For those deeply involved in the world of poker, side deals are just a part of the game; but for those casual players who get most of their poker knowledge from televised tournaments, a recent decision by Shaun Deeb and Gus Hansen in the $25,000 buy-in satellite to the Big One for One Drop could raise some eyebrows.
When the two players reached heads-up play with similar stack sizes, a brief discussion was held away from the table. When the players returned, Shaun Deeb threw the tournament, raising all-in except for one chip, and then folding to Hansen. The very next hand, Deeb was all-in with his last chip and lost, netting Hansen the sole remaining seat in the $1,000,000 buy-in Big One for One Drop and Deeb the $1,000,000 second place prize money.
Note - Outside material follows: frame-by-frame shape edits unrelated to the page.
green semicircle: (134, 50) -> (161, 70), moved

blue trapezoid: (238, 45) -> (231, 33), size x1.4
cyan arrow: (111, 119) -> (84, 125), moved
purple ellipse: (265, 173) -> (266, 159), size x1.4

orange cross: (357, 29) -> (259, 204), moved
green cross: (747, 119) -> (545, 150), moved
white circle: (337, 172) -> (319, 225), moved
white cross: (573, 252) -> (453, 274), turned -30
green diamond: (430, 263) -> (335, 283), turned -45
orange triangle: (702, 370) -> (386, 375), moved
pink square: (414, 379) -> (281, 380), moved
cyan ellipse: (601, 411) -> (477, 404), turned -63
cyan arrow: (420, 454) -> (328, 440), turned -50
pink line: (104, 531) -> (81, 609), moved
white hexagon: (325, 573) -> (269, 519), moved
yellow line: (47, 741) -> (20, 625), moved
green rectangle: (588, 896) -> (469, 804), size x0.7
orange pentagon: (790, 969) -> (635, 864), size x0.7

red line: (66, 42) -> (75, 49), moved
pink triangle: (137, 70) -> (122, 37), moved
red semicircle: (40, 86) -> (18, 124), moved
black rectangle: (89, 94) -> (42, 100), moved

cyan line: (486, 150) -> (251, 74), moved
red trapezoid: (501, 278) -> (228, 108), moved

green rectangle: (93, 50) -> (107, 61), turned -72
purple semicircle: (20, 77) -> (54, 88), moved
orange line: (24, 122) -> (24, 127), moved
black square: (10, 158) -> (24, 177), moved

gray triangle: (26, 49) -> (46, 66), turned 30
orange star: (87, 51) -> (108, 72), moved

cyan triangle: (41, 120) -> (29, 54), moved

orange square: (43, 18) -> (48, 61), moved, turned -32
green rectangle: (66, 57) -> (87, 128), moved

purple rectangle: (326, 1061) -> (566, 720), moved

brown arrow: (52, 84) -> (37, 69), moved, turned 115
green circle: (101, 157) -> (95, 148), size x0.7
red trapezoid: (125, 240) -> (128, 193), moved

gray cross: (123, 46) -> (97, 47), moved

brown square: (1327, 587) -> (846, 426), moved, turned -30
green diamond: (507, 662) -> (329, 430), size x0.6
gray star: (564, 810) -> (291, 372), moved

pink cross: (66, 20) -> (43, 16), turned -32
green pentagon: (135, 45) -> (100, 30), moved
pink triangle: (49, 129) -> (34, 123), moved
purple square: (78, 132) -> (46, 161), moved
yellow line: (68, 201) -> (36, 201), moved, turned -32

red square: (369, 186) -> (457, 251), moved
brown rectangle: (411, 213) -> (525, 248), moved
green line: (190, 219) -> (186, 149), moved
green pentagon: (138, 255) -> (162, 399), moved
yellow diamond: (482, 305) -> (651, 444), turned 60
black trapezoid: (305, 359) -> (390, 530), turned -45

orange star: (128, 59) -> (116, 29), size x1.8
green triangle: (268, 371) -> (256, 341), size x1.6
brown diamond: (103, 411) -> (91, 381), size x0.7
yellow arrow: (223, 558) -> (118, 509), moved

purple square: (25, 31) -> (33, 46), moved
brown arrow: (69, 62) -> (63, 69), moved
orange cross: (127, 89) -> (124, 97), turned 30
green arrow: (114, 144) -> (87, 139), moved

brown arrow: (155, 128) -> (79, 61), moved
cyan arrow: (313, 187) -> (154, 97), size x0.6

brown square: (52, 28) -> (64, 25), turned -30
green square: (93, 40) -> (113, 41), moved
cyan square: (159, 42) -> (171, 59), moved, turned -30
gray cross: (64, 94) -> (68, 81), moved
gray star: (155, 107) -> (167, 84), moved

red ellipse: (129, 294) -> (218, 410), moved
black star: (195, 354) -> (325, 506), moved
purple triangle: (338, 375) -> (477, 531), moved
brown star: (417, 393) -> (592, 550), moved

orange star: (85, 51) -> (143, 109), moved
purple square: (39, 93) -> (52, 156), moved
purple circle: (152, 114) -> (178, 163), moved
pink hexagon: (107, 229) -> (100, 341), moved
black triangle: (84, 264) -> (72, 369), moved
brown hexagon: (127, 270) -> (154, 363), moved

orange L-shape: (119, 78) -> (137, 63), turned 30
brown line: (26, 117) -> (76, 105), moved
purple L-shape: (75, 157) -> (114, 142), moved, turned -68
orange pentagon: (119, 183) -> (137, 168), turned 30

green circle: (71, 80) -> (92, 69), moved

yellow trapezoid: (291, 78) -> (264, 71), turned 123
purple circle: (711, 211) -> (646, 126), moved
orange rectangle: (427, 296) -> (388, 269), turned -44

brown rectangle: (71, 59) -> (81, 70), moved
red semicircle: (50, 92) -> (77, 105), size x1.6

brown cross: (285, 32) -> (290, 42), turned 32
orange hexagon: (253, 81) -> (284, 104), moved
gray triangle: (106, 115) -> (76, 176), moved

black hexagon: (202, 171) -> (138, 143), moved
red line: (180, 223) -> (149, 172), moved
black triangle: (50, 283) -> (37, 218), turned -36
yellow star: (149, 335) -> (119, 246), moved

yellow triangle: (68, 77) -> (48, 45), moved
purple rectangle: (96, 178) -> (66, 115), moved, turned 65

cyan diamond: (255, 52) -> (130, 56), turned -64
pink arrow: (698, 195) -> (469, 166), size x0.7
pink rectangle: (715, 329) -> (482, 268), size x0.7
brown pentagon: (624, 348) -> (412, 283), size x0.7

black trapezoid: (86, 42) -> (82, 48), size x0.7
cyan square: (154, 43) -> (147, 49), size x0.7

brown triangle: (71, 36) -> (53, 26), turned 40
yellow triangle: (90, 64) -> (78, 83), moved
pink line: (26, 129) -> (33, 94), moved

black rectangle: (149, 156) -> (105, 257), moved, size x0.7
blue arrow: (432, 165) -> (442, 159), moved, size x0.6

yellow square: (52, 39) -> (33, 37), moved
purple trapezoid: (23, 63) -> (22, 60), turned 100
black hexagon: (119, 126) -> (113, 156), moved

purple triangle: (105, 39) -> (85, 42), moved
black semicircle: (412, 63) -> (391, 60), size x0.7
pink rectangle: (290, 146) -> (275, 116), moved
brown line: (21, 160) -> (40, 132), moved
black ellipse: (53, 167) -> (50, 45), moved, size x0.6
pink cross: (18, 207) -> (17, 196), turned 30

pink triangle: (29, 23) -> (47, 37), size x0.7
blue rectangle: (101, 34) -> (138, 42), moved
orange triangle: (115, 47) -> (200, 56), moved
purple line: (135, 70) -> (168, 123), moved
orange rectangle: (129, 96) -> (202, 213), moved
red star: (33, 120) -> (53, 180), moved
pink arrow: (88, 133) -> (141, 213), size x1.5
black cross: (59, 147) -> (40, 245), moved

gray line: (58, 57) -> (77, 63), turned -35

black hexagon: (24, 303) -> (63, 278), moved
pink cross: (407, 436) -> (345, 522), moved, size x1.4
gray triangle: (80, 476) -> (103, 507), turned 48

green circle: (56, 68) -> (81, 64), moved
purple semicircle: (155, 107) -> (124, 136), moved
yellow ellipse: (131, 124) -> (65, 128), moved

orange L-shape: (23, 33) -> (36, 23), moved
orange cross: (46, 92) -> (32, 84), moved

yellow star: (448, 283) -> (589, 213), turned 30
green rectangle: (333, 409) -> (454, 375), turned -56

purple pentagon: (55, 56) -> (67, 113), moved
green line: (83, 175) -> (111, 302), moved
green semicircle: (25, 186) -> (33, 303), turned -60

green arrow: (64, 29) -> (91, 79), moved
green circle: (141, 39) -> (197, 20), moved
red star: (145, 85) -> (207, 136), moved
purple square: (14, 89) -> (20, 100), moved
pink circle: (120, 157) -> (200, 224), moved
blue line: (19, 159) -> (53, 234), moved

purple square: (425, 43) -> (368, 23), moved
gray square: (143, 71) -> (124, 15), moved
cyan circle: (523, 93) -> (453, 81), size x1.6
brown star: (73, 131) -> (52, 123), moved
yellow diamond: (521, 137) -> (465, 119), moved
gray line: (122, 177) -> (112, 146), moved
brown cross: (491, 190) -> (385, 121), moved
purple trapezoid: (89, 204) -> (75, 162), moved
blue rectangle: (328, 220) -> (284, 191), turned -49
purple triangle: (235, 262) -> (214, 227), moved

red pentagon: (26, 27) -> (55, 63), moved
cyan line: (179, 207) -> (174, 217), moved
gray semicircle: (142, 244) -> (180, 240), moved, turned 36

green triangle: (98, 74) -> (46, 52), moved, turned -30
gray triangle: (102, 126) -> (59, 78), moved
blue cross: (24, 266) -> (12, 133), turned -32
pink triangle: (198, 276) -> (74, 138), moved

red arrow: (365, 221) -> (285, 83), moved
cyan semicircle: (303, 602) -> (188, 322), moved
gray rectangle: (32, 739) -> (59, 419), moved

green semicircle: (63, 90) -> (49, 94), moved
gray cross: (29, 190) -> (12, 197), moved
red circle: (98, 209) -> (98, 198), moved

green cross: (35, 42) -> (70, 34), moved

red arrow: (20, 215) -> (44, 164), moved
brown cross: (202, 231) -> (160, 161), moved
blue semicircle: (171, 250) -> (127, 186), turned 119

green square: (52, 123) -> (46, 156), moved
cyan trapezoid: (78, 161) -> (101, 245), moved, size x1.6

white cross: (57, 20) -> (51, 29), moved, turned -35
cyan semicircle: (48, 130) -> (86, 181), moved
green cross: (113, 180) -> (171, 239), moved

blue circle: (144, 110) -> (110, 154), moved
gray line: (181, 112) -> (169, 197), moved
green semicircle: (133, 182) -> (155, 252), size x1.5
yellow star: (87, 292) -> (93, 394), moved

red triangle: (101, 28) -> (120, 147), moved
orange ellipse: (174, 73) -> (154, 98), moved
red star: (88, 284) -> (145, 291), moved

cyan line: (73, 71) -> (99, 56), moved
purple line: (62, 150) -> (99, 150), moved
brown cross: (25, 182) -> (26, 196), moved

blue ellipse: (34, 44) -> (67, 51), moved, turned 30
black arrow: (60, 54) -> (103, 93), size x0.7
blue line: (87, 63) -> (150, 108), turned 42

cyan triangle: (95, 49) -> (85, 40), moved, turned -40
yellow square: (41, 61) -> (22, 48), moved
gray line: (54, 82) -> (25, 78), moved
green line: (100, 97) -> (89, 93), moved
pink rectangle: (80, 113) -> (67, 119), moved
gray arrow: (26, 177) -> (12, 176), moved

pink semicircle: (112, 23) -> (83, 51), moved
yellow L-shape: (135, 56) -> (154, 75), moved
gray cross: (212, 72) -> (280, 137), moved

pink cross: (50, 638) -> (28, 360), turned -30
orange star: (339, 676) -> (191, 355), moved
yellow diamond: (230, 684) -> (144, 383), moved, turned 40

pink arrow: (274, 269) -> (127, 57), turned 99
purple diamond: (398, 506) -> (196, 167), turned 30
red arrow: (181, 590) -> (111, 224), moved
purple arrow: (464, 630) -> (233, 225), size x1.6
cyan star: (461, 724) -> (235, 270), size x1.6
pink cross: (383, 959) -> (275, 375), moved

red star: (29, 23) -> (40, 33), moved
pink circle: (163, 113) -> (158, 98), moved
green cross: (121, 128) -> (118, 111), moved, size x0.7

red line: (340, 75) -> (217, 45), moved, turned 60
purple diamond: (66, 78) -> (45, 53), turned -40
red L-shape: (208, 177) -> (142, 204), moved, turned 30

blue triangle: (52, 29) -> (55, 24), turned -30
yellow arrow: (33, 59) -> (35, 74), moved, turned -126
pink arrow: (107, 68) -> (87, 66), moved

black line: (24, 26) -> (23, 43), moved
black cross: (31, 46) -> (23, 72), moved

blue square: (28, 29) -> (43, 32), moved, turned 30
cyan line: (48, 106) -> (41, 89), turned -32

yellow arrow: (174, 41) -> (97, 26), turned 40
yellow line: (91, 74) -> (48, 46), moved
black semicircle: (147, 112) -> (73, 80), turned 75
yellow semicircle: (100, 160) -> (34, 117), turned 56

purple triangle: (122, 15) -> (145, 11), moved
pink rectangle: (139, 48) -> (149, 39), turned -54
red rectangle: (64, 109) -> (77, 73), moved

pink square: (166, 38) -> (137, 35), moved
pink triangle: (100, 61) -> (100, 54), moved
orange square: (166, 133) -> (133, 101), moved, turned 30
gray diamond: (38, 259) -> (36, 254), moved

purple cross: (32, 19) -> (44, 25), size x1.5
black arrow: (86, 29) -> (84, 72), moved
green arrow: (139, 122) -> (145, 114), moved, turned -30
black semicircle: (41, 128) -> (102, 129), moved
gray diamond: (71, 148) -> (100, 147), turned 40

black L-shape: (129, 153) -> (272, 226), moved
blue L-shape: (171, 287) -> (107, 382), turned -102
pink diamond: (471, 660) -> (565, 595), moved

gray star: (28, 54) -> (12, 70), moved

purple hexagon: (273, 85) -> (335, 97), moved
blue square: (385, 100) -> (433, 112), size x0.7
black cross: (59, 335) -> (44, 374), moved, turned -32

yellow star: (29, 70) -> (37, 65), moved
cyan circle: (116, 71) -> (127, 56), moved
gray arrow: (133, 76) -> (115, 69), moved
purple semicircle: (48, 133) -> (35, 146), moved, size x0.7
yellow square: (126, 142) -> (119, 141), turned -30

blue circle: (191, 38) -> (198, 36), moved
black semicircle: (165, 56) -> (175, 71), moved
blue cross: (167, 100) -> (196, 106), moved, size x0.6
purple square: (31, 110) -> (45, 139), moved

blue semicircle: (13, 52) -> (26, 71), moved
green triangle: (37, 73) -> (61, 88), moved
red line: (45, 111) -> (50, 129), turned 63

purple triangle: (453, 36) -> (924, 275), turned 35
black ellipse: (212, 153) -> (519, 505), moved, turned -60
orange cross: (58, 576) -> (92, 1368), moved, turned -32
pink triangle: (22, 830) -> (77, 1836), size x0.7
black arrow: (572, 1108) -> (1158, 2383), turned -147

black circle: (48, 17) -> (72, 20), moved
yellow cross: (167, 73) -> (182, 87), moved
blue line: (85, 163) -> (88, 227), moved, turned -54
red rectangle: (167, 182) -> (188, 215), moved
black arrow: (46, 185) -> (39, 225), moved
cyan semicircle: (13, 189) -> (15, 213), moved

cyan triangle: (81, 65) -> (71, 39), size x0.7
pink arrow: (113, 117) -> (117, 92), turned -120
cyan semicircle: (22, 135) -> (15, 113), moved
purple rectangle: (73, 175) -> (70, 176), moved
Deals at the final table are nothing new, and frankly, it is easy to understand why Deeb would want to lock in $975,000 profit, rather than winning a seat into another tournament. Similarly, it is easy to see why Hansen would want the chance to turn his satellite win into over $18,000,000 offered as first place money in the One Drop tournament.
From my perspective, there is absolutely nothing wrong with such an arrangement, especially since we do not know the details. But for the general audience, it reveals that poker is not just about winning for the sake of winning. Money is the true scorecard of poker at the highest levels.